Job Description
The Opportunity:
In this role, you will be instrumental in designing, implementing, and enhancing our state-of-the-art testing and performance evaluation processes centered around our cutting-edge data center Gen AI inference product. You will play a critical role in ensuring the quality and reliability of our multimodal AI inferencing systems, designed for deployment in data centers and enterprise networks. Your expertise will shape our Hardware-in-the-Loop (HIL) testbeds and automated testing suites, guaranteeing quality and exceeding performance expectations for our AI solutions. You will have the opportunity to build and lead a high-performing team of system test engineers, fostering their growth and development within the organization.
What You'll Do:
- Lead the Recogni system test team focused on delivering the highest-quality and best-performing multimodal generative AI inference acceleration hardware and software systems.
- Work closely with multi-functional teams to understand requirements and then devise and execute test plans for both automated and manual hardware-in-the-loop (HIL) testing of new hardware and software releases; visualize results via test dashboards that convey regression, stability, KPIs, benchmark performance, power consumption, and other metrics.

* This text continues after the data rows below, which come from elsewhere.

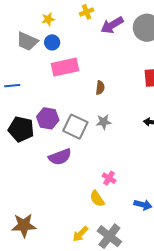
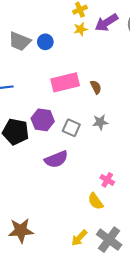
yellow star: (48, 19) -> (81, 29), moved
pink rectangle: (65, 67) -> (65, 82), moved
brown semicircle: (100, 88) -> (96, 87), turned -32
gray square: (75, 127) -> (71, 128), size x0.7

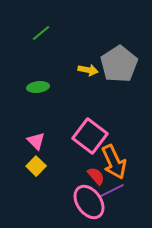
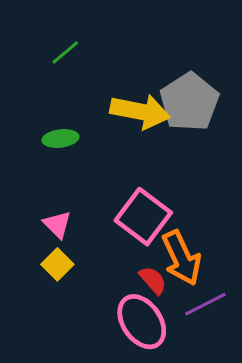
yellow arrow: (88, 70) -> (140, 111), size x1.8
purple line: (111, 191) -> (205, 304), moved

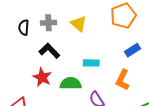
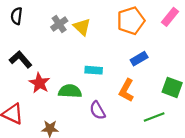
gray cross: (48, 23) -> (59, 24), moved, turned -35
black semicircle: (24, 27) -> (17, 16), moved
black L-shape: (49, 51) -> (21, 59), moved

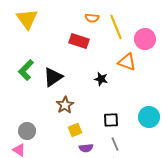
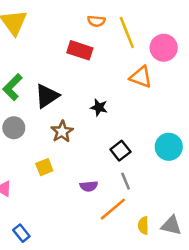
black star: (101, 79) -> (99, 107), moved
black square: (111, 120) -> (120, 151), turned -35
yellow square: (75, 130) -> (44, 167), moved
gray circle: (27, 131) -> (14, 128), moved

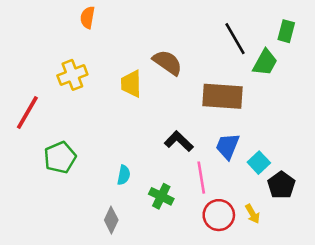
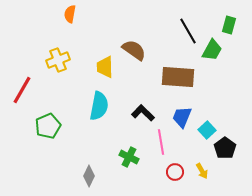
cyan semicircle: (124, 175) -> (99, 106), moved, size x1.8
red circle: (219, 215) -> (175, 172), size x0.7

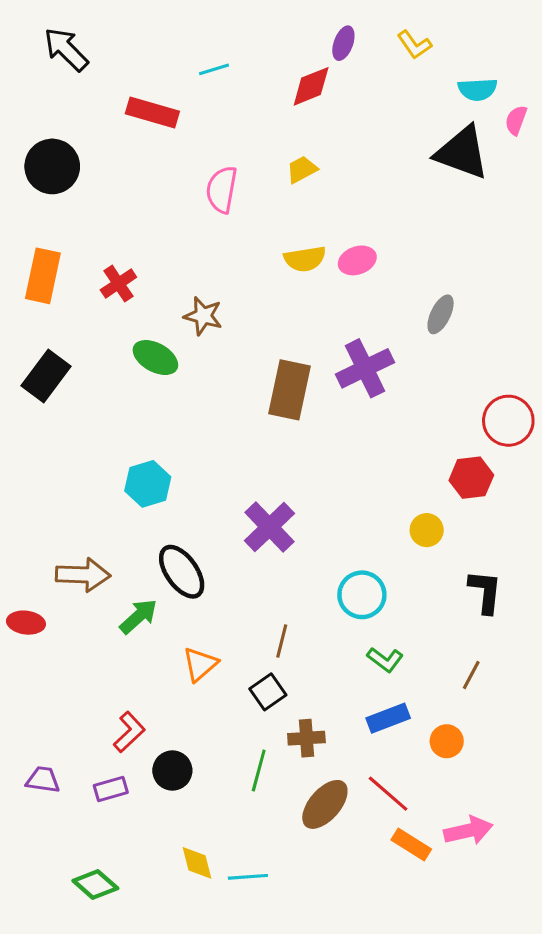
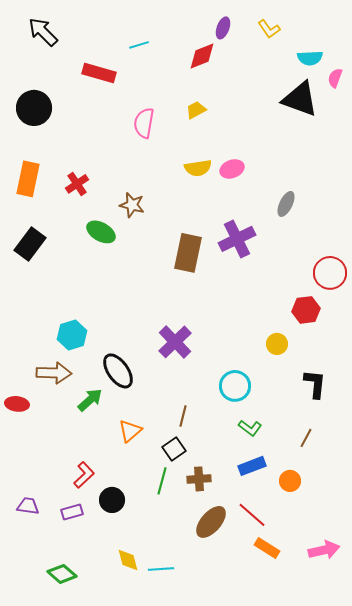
cyan hexagon: (148, 484) -> (72, 335), moved
green line: (259, 770) -> (162, 481), moved
pink arrow: (468, 831) -> (324, 550), moved

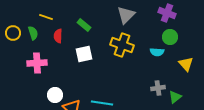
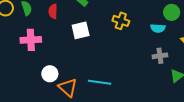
yellow cross: (122, 45) -> (121, 21), size x0.7
gray cross: (158, 88) -> (160, 56), moved

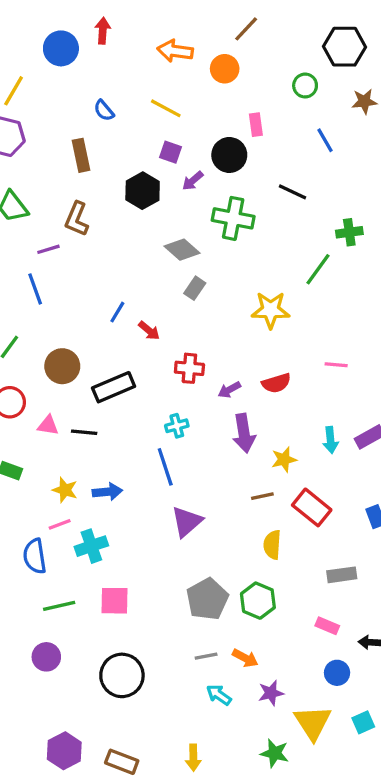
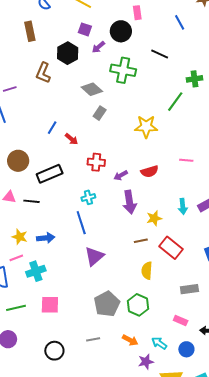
brown L-shape: (77, 219) -> (43, 73), moved
gray line: (206, 656) -> (93, 339), moved
black circle: (122, 675) -> (54, 351), size x0.7
cyan arrow: (219, 695) -> (159, 343), moved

- Drive new system setup & bring up while championing continuous quality improvement initiatives, reporting issues, and providing valuable feedback to engineering peers that improve product quality.
What You'll Bring:
- Bachelor's or Master's degree in Computer Science, Computer Engineering, Electronics, or a related field.
- 7+ years of proven experience designing and implementing post-silicon, system-level HIL testbeds, ideally with an established data center equipment supplier, hyperscaler, or cloud service provider.
- Deep understanding of automated testing frameworks and methodologies, with demonstrable proficiency in Python and bash scripting, communicating and controlling instruments, automatically driving measurement setups, performing data analysis, and extracting key performance parameters.
- Knowledge of Kubernetes, networking architecture, and protocols within data center environments, with exposure to server/network virtualization and container technologies.
- Hands-on experience with at least one popular Networking Operating Systems such as NX-OS, IOS, EOS, JunOS, Cumulus Linux, or SONiC.
- Aptitude for systematic documentation and reporting of test results.
- Excellent communication and collaboration abilities across different teams, with a willingness to occasionally travel and lead others.
Bonus Qualifications:
- Experience with DevOps tools and CI/CD pipelines.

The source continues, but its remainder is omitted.